Another part of the project is installing a forced main sewer line from the Everette Street pump station to Powellsville. That line is currently being installed along Jernigan Swamp Road south of Ahoskie. It will turn east on Williford Road, then north on Center Grove Road to Powellsville. That neighboring town just across the line in Bertie County is currently involved in a wastewater project to serve its residents. Ahoskie’s new plant will treat that wastewater.

Meanwhile, the current plant’s 32-acre wastewater lagoon, capable of handling 98 million gallons, will remain in service.

Constructed in 1988 at a cost of $4.4 million, Ahoskie’s existing wastewater treatment plant has its limitations. Thusly, the DWQ has allowed the town to operate under a Special Order of Consent and ordered Ahoskie officials to upgrade and expand its wastewater treatment plant. The new plant is scheduled to be in operation by January of 2011.

To pay for the project, the Ahoskie Town Council, at its May, 2009 meeting, approved the issuance of up to $9,464,000 in a General Obligation Wastewater Bond at an interest rate that shall not exceed 5.5 percent.

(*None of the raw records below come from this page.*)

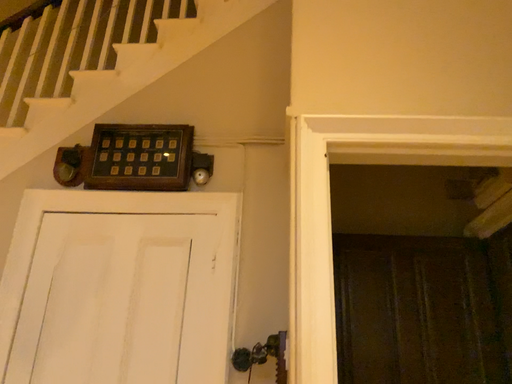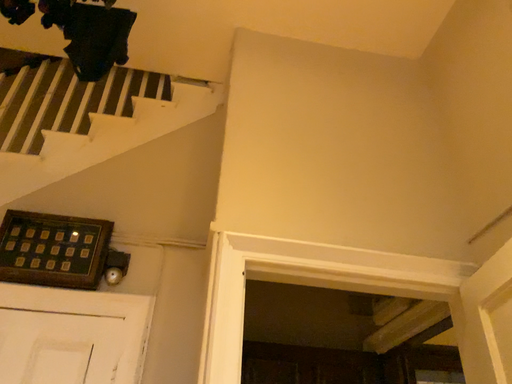 Question: How did the camera likely rotate when shooting the video?

Choices:
 (A) rotated downward
 (B) rotated upward

Answer: (B) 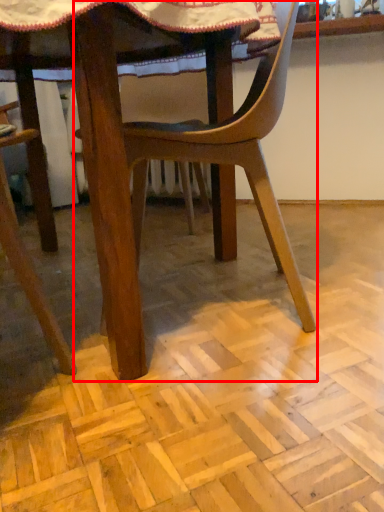 Question: From the image's perspective, where is chair (annotated by the red box) located in relation to plywood in the image?

Choices:
 (A) above
 (B) below

Answer: (A) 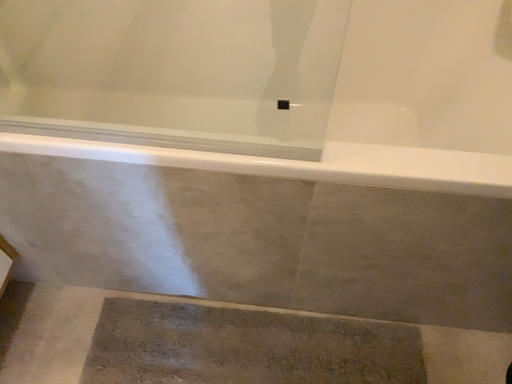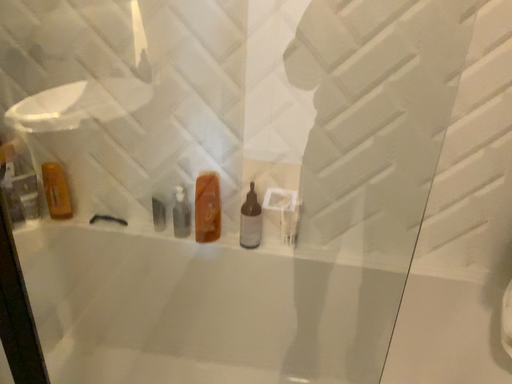 Question: Which way did the camera rotate in the video?

Choices:
 (A) rotated downward
 (B) rotated upward

Answer: (B) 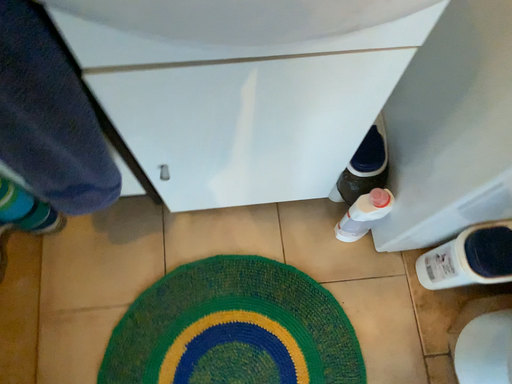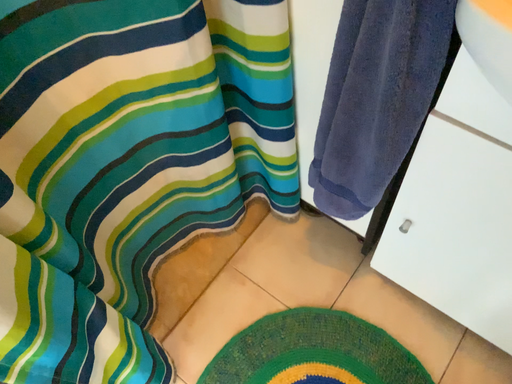 Question: Which way did the camera rotate in the video?

Choices:
 (A) rotated downward
 (B) rotated upward

Answer: (B) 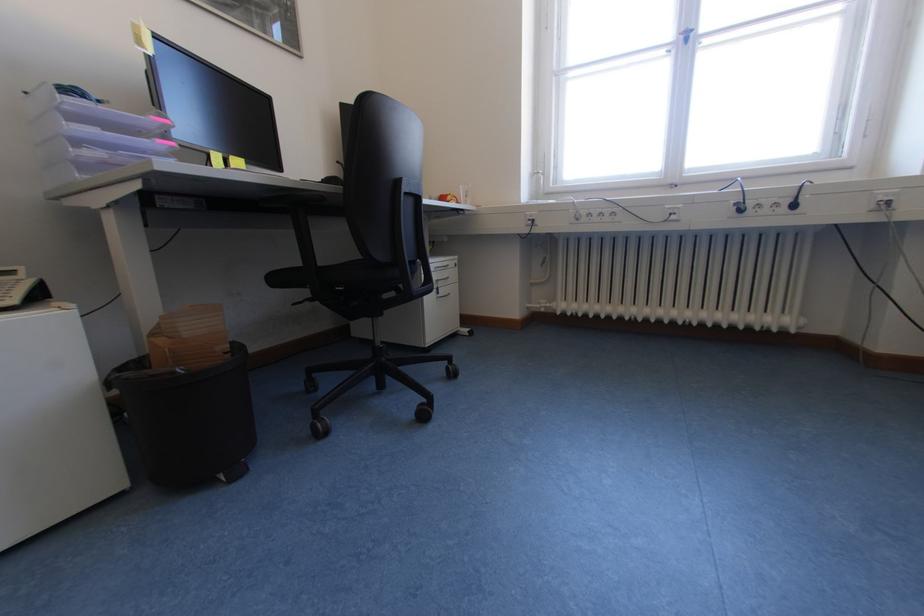 What do you see at coordinates (445, 290) in the screenshot?
I see `the cabinet handle` at bounding box center [445, 290].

In addition to the wastewater bond funding, the town secured $1 million grants each from USDA-Rural Development and the North Carolina Rural Center; a $3 million grant from the Clean Water Management Trust Fund; $2.37 million from a loan increase (from a 2007 Bond Referendum) from USDA-Rural Development and a Community Development Block Grant in the amount of $250,908.

In addition to those funds, the town put up $500,000 from its coffers. Ahoskie will also use the tap fees paid by the town of Powellsville to help fund the construction project.